Would You Trust RFID-Enabled ATM Cards?

race_k2 asks: "As a regular Slashdot reader I've followed the development and implementation of RFID devices in many ubiquitous areas such as clothing, passports and even people. Given that our environment is becoming increasingly tagged, often without our knowledge or consent, and can be monitored or hacked by anyone with the proper hardware, skills and motivation, I viewed the recent arrival of two new ATM cards containing RFID chips with skepticism. While this feature may bring the increased convenience of speedy checkouts, it is not something I am completely comfortable using and decided that the safety of my personal data was more important than the ability to buy things quickly. The vulnerable nature of RFID security coupled with recent, though unrelated, reports of a Possible Security Flaw In ATMs make me seriously question whether the marriage of wireless data transfer with personal finance is a wise application of technology." So race's question basically boils down to: How safe and secure are the RFID chips that are being embedded in debit and credit cards? To add another issue on to the fire: Would you trust RFID technology on your cards?

race_k2 continues: "My concerns were well received by representatives at Chase and after checking with a supervisor the rep said that a new chip-less card was on its way. On the other hand, the people at HSBC could not fathom why I would not want to have this fantastic new technology in my pocket everywhere I go. The customer service agent said that cards without RFID tags were simply unavailable and I could opt to not use the feature at checkout. The concept of unauthorized reading of the ATM card by a mobile RFID scanner fell on deaf ears and questions regarding the level of security on the RFID ATM card chips were not answered to the technical level that I was hoping for. The stated 'Don't worry, we use encryption' did little to allay my concerns.

Is the unauthorized access of sensitive personal data on an ATM card chip by a home-brew RFID scanner a real possibility? Will we have to worry about the spread of RFID viruses to our back pockets and purses? Finally, are there any passive methods to permanently inactivate an RFID chip without having to resort to its removal or destruction?"

Re:Yes but.....

[tttonyyy]

I would, but everyone seems to forget that you can have RFID and a PIN or other second form of ID. I would have no problem as long as there was an OPTION for a second method of authentication to be applied.

Sure, it would cut down on convenience, but only a little, and would more than make up for it in added safety.

-Charlie Tell you what, why not post your card details here (including the three digits on the reverse), but NOT THE PIN, and we'll see how many of us can buy something with it.

Willing to stand by your statement? Are you sure you still don't have a problem with other people having access to your card data?

Nuke it

[brunes69]

An RFID chip will fry in seconds in a microwave. It takes much longer than that to affect the plastic. And the magnetic stripe will not be affected at all, until the plastic starts to melt.

Putting the card in the microwave for 3-5 seconds should do the trick. The worst that can happen is you ruin your bank card, so just go to the bank and get another. They don't cost anything.

Re:Not suprised about HSBC

[Bazman]

Talk to a financial journalist. Not only will they have contacts at the bank, but the bank will fear them more than they fear you...

Re:Liability for unauthorised transactions?

[bhima]

Do you honestly think that banks don't pass every single expense they incur along to the customer?

No matter who pays at first, in the end we all pay more because of shitty security.

why should they care abotu security, it's...

been made your problem by way of the 'identyty theft' myth. There's no such thing as identity theft. When someone gives your money or loas their money to the wrong person, thinking it's you, THEY ARE AT FAULT.

Effing brainwashed sheep have bought into the identity theft ruse hook, line, sinker, and hummer to the fisherman.

Re:why should they care abotu security, it's...

[multisync]

When someone gives your money or loas their money to the wrong person, thinking it's you, THEY ARE AT FAULT.

They may be at fault, but you are the one who is screwed.

Re: Check the incentive

[Erick+Lionheart]

Uh... no? If the credit card companies were the ones paying for the fraud done with credit cards, there would BE next to 0 fraud.

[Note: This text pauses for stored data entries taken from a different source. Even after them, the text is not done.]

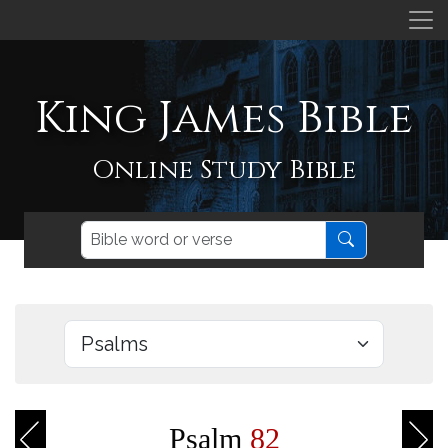
King James Bible
Online Study Bible
Psalm
82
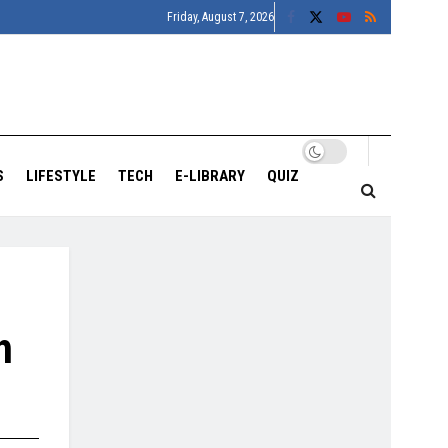
Friday, August 7, 2026
S
LIFESTYLE
TECH
E-LIBRARY
QUIZ
h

As it is, they make the -merchant- pay for it! And not only do they make us cover the price of the fraudulent transaction, but they ALSO tag an extra $25 -per fraud transaction- !! Heck, at this rate they might actually be MAKING money from fraud!!

If one customer buys 3 times with same fraudulent cc over a few days (say, for $5 items!), we pay $75 in -addition- to the cc company taking back the $15!!!!!

With the hundreds of Billions they process every day, do you really think there would be so much fraud if the cc companies were the ones really paying for it?? :/

Re:Absolutely not

[nasor]

If your bank really wants to make it easy for people to rip them off, it's not really your problem is it? I've never understood why people care so much about credit card security. If someone steals your credit card number and uses it to buy something, you just report the charge as fraudulent. No credit card company charges customers from fraudulent charges made on there account.

Using a credit card seems much safer than cash. If someone steals my cash, I'm out of luck. If someone steals my credit card or uses my account number without my authorization, I don't lose anything except the 10 minutes or so that I have to spend on the phone with the credit card company.